Quale simbolo hanno
pensato di colpire, a Brindisi, attaccando una scuola, uccidendo e ferendo
tante ragazze? Difese unicamente dal loro sorriso, dalla loro speranza.
Fiduciose nel futuro e nella società forse più di qualunque adulto. Me lo
chiedo mentre ricordo la mia esperienza, e quella di migliaia di altri
studenti, quando negli anni ’60 frequentavamo, da pendolari, le scuole
superiori o l’università, a Sassari. Procedendo lungo un tortuoso nastro
d'asfalto, che unisce Osilo alla città, i nostri volti erano al solito
allegramente illuminati da canzoni come fossero bandiere, ma anche dai nostri
libri, quasi sorpresi di poterli possedere. Ogni giorno di più mi ritrovavo
felice e orgoglioso di far parte di questa timida avanguardia, una sorta di
nuova infanzia: quella di un paese dopo antiche rassegnazioni. Così che anche i
bastardi potevano sentirsi della partita, far sapere al mondo che c'erano pure
loro.
E adesso -malgrado
la notte, notte di terrore e di morte-, quegli stessi bastardi me li ritrovo
davanti per dirmi che persino la solitudine, quella dei ragazzi di oggi,
possiede il suo fuoco, gelosamente custodito, dentro l'adolescenza e il suo
viaggio, imprevedibile. Attorno a quel fuoco, allora, scalpitavano figli di
spaccapietre, di mugnai e falegnami, figli di muratori, contadini e pastori.
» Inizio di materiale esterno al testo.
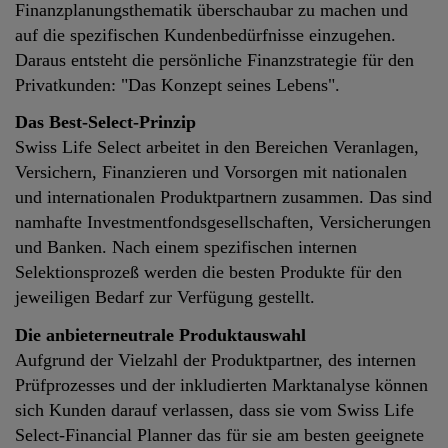
Finanzplanungsthematik überschaubar zu machen und
auf die spezifischen Kundenbedürfnisse einzugehen.
Daraus entsteht die persönliche Finanzstrategie für den
Privatkunden: "Das Konzept seines Lebens".
Das Best-Select-Prinzip
Swiss Life Select arbeitet in den Bereichen Veranlagen,
Versichern, Finanzieren und Vorsorgen mit nationalen
und internationalen Produktpartnern zusammen. Das sind
namhafte Investmentfondsgesellschaften, Versicherungen
und Banken. Nach einem spezifischen internen
Selektionsprozeß werden die besten Produkte für den
jeweiligen Bedarf zur Verfügung gestellt.
Die anbieterneutrale Produktauswahl
Aufgrund der Vielzahl der Produktpartner, des internen
Prüfprozesses und der inkludierten Marktanalyse können
sich Kunden darauf verlassen, dass sie vom Swiss Life
Select-Financial Planner das für sie am besten geeignete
Stretti ai loro sogni segreti, lo sguardo
alto nel tentativo di dare un calcio al passato. Anche io, come loro, pregavo che
il tempo mi concedesse di battermi ad armi pari con la vita e con il mondo.
Ma quale vita e
quale mondo certo non lo sapevo. E neppure lo sapevano le ragazze appena scese
dal pullman, a Brindisi, davanti alla loro scuola. Lo sapevamo noi, invece, o
almeno avremmo dovuto saperlo. Esserne comunque consapevoli. E proteggere la
loro innocenza, il loro futuro. Invece, da anni, la nostra scelta sembra andare
in direzione opposta: relegare la scuola, e chi la frequenta -studenti e
insegnanti-, in uno spazio sempre più angusto, insicuro, sempre meno
significante. L’abbiamo sacrificata, indebolita, quasi fiaccata, resa poco e
niente credibile. Insomma, un poco alla volta, quasi senza accorgercene, l’abbiamo
colpita nel profondo.
Ma forse non siamo
ancora riusciti a comprometterla, la scuola, a farla naufragare del tutto. I
giovani hanno risorse inimmaginabili, che a volte ignoriamo, e sottovalutiamo.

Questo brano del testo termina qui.